Why do the markets have this kind of power over the UK, and now the Tory party? Britain relies on them to fund government borrowing. Government ministers like to point out that the UK’s debt to GDP ratio is one of the lowest in the G7. But in Japan – where the debt to GDP ratio is 231 per cent – nearly all the debt is domestically owned. By contrast, more than a quarter of UK government debt is owned by foreign investors.

Instead of running a current account surplus, the UK relies on capital inflows from abroad to fund itself, meaning that a loss of confidence among the foreign investors becomes crippling. Mark Carney’s phrase about the ‘kindness of strangers’ was poorly chosen. But he was on to something: the UK heavily relies on foreigners having confidence in its government and institutions.

When a crisis hits, extra power is handed to those who it is thought know the markets best. When Hunt went to Chequers on Sunday to see Truss, he wasn’t trying to present a political fix but a solution that would reassure the markets. Hunt’s determination to signal that taxes will rise and spending will be cut, the least politically appealing combination possible, shows how much markets trump party politics at the moment.

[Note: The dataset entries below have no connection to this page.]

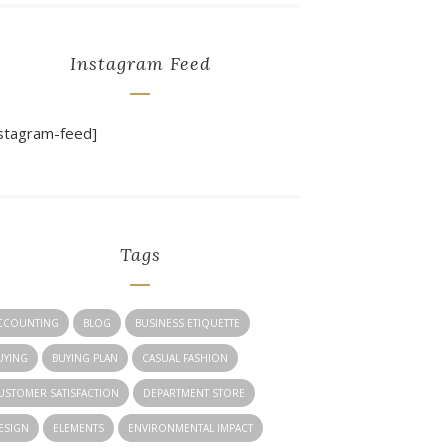
Instagram Feed
nstagram-feed]
Tags
CCOUNTING
BLOG
BUSINESS ETIQUETTE
UYING
BUYING PLAN
CASUAL FASHION
USTOMER SATISFACTION
DEPARTMENT STORE
ESIGN
ELEMENTS
ENVIRONMENTAL IMPACT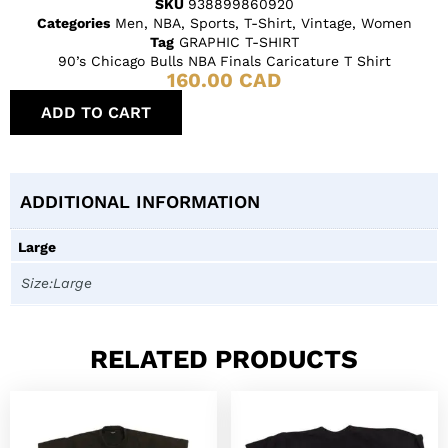
SKU
938899860920
Categories
Men
,
NBA
,
Sports
,
T-Shirt
,
Vintage
,
Women
Tag
GRAPHIC T-SHIRT
90’s Chicago Bulls NBA Finals Caricature T Shirt
160.00
CAD
ADD TO CART
ADDITIONAL INFORMATION
Large
Size:Large
RELATED PRODUCTS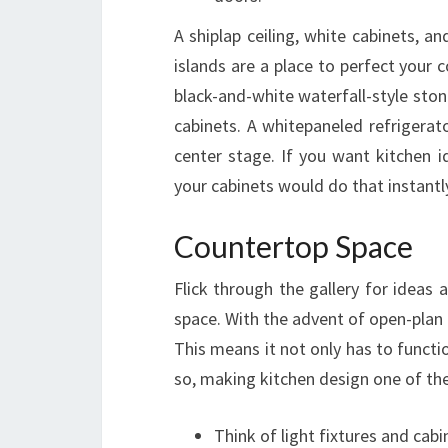
A shiplap ceiling, white cabinets, 
islands are a place to perfect your c
black-and-white waterfall-style ston
cabinets. A whitepaneled refrigerat
center stage. If you want kitchen 
your cabinets would do that instantl
Countertop Space
Flick through the gallery for ideas 
space. With the advent of open-plan 
This means it not only has to functio
so, making kitchen design one of th
Think of light fixtures and cabi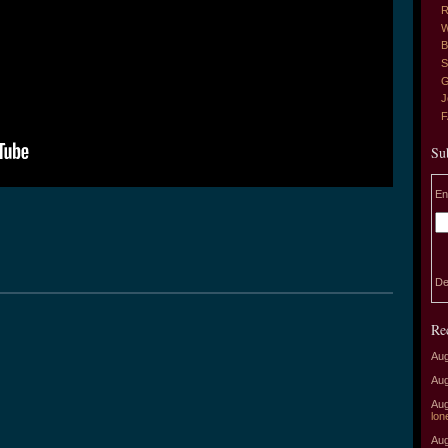
R
W
B
S
G
J
Su
En
De
Re
Aug
Aug
Aug
lon
Aug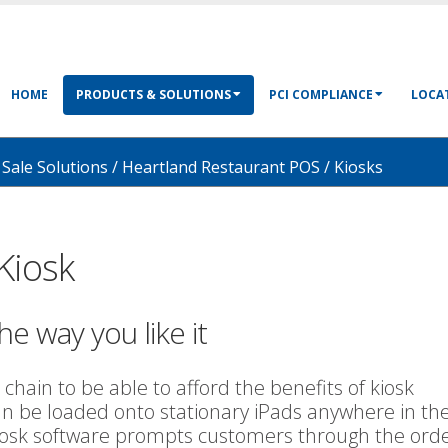
HOME
PRODUCTS & SOLUTIONS
PCI COMPLIANCE
LOCAT
 Sale Solutions
/
Heartland Restaurant POS
/
Kiosks
Kiosk
he way you like it
 chain to be able to afford the benefits of kiosk
an be loaded onto stationary iPads anywhere in th
kiosk software prompts customers through the ord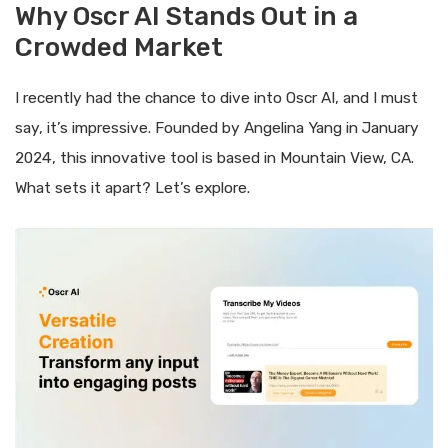
Why Oscr AI Stands Out in a
Crowded Market
I recently had the chance to dive into Oscr AI, and I must
say, it’s impressive. Founded by Angelina Yang in January
2024, this innovative tool is based in Mountain View, CA.
What sets it apart? Let’s explore.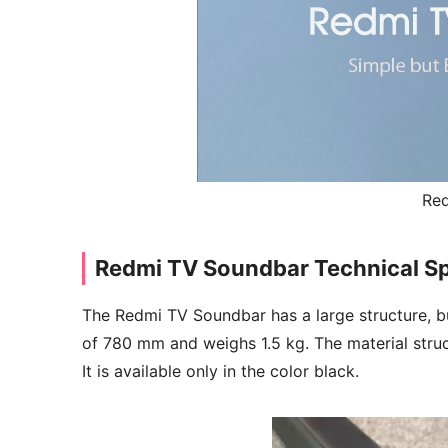
Re
Redmi TV Soundbar Technical Sp
The Redmi TV Soundbar has a large structure, but c
of 780 mm and weighs 1.5 kg. The material stru
It is available only in the color black.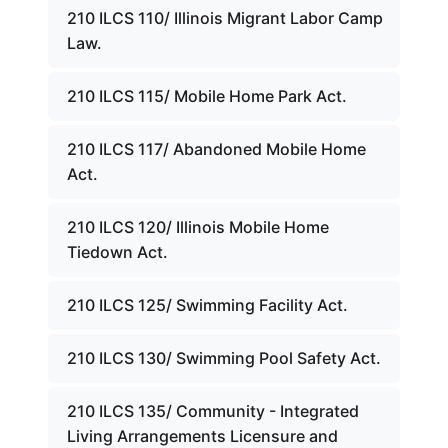
210 ILCS 110/ Illinois Migrant Labor Camp
Law.
210 ILCS 115/ Mobile Home Park Act.
210 ILCS 117/ Abandoned Mobile Home
Act.
210 ILCS 120/ Illinois Mobile Home
Tiedown Act.
210 ILCS 125/ Swimming Facility Act.
210 ILCS 130/ Swimming Pool Safety Act.
210 ILCS 135/ Community - Integrated
Living Arrangements Licensure and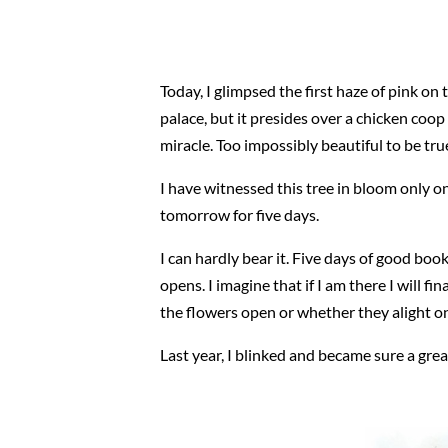
Today, I glimpsed the first haze of pink on 
palace, but it presides over a chicken coop 
miracle. Too impossibly beautiful to be tru
I have witnessed this tree in bloom only o
tomorrow for five days.
I can hardly bear it. Five days of good boo
opens. I imagine that if I am there I will fi
the flowers open or whether they alight on 
Last year, I blinked and became sure a gre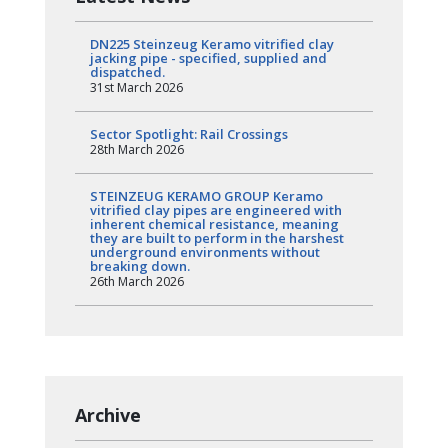
DN225 Steinzeug Keramo vitrified clay
jacking pipe - specified, supplied and
dispatched.
31st March 2026
Sector Spotlight: Rail Crossings
28th March 2026
STEINZEUG KERAMO GROUP Keramo
vitrified clay pipes are engineered with
inherent chemical resistance, meaning
they are built to perform in the harshest
underground environments without
breaking down.
26th March 2026
Archive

Hunt has had a successful career as an entrepreneur but not even his greatest admirers would claim that he has a unique insight into sentiment in the bond markets. Instead, he is being guided by those institutions of the state that are thought to understand best how they react. These are the Treasury, the Bank of England and the Debt Management Office.

The irony is that, despite having campaigned against the Treasury orthodoxy and talked about reviewing the Bank of England’s mandate, Truss has handed these institutions more power than they have had in living memory. It would be a brave minister who would now contradict their advice on what is needed to calm the markets. Indeed, the word in Whitehall is that one of the things that sealed Kwarteng’s fate was a view in the institutional Treasury that market confidence could not be recovered while he remained in place.

Of course, no one can quite know how the markets will react to each and every decision. But the imperative of satisfying them means that it is becoming the clincher in any argument. For instance, Hunt argues that Truss should not be removed as Prime Minister because ‘the one thing we do know is that markets don’t like political instability’. Meanwhile, others argue that the £10 billion ‘muppet premium’ (to use the more polite version of the City shorthand) that the UK is paying on its borrowing costs won’t go away until a new prime minister is in place.

The market’s new role as the arbiter of policy will shape British politics for the rest of the decade. It will mean that a premium will be placed on policies being paid for. The Truss blow-up has discredited the idea of borrowing to fund permanent tax cuts for a generation. At the same time, the experience of the past few weeks will make it much harder for Labour to argue that it would be easy to borrow to fund new, permanent day-to-day spending commitments.

G7 economies are not meant to end up in the mess that the UK is in, being forced to make emergency statements before the markets open. The damage done to the UK’s reputation by the events of the past month will take time to repair. Most measures from the mini-Budget are gone, but concern will linger over how such a fiscally reckless plan could have ever been presented to parliament.

The problem for the government is that the loss of market confidence means that it now needs to go further than it otherwise would have in order to appease them. The plans presented on 31 October will be a political horror show.